Cross correlation detection in binary Hamming distance Given two long binary strings of length N, it's easy to find the Hamming distance between them.  If you're allowed to cyclically shift one of the strings, you'll get N different Hamming distances when comparing the two.  What is an efficient way to find the maximum Hamming distance over all N shifts?
This question is motivated by a sensor which tends to emit streams of "random" bits. There's potential slight correlations at unknown delays of millions of bits, a kind of slight bias of a ghost echo. I'm looking for a test to see if these correlations can be detected.
I think the problem can be solved with application of the discrete Fourier transform, but I'm not sure if there's a "binary" Fourier transform analogue and how it could identify the maximum Hamming over all the circular shifts.
Thanks!
 A: I'd suggest that you start by encoding your signal in terms of the symbols +1 and -1 rather than 0 and 1.  If you have two signals x and y, then take elementwise products of x and y and sum to get a measure of the distance between x and y.  If the signals are identical, then the sum will be n.  If the signals differ in each position, the sum will be -n.  If there are matches in k positions, then the sum will be k-(n-k)=2k-n.  

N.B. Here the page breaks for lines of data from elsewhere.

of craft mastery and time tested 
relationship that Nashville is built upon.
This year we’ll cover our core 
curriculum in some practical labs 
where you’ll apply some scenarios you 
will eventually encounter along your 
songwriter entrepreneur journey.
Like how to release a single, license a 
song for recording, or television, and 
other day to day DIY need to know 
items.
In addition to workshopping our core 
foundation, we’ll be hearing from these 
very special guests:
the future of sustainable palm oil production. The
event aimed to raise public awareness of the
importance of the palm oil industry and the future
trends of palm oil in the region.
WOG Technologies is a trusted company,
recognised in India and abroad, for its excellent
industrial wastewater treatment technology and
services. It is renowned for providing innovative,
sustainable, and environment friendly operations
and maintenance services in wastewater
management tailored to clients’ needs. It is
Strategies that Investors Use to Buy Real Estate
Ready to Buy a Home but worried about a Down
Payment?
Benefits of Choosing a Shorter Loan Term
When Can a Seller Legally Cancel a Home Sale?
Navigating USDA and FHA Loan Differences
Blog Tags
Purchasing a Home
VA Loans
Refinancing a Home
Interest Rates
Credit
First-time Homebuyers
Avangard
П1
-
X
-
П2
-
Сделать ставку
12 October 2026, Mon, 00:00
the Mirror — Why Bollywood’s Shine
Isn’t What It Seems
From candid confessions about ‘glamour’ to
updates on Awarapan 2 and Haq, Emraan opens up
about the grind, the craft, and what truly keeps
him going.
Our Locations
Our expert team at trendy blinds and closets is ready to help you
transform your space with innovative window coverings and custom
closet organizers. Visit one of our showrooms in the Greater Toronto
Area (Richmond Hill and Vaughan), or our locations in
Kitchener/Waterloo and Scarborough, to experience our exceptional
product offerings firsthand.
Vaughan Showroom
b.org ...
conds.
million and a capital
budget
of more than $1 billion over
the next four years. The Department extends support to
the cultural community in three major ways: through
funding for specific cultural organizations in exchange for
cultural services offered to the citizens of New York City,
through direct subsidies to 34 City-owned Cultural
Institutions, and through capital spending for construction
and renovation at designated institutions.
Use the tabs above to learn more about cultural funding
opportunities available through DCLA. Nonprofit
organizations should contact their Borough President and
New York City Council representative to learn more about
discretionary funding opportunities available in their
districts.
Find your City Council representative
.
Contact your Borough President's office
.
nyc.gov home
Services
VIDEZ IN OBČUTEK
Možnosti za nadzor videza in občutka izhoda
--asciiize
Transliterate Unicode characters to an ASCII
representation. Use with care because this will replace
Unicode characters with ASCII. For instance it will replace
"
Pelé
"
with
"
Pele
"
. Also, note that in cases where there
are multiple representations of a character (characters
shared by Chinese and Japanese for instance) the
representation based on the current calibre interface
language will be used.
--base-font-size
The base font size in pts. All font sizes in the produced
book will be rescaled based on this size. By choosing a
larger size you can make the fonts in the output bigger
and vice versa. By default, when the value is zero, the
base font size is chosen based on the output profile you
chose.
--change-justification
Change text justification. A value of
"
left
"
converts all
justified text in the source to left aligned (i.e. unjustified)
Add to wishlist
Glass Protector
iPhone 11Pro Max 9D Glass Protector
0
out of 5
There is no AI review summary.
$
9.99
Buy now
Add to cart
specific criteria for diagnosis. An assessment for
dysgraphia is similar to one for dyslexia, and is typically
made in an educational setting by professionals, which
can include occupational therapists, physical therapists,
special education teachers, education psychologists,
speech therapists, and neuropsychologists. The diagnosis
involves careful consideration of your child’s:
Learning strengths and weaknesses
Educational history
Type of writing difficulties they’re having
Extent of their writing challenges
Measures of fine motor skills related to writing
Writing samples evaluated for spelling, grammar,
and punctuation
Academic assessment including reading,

e.g. (using MATLAB notation)
x=[1; 1; 1];
y=[-1; 1; -1];
sum(x.*y)=-1
Once you know this, then you can consider taking the circular convolution of two signals x and y.  The elements of the circular convolution of x and y are these sums for various circular shifts of z.    e.g. 
x=[+1, -1, +1]
y=[+1, +1, -1]
let 
z=circconv(x,y)=ifft(fft(x).*fft(y))
z=[3, -1, -1]
This tells us that shifting y circularly to the left by one position results in a perfect match, and that the other two circular shifts of y result in largest mismatches.   
This algorithm takes O(n*log(n)) time to compute z and then O(n) time to find the max (and/or min) elements of z.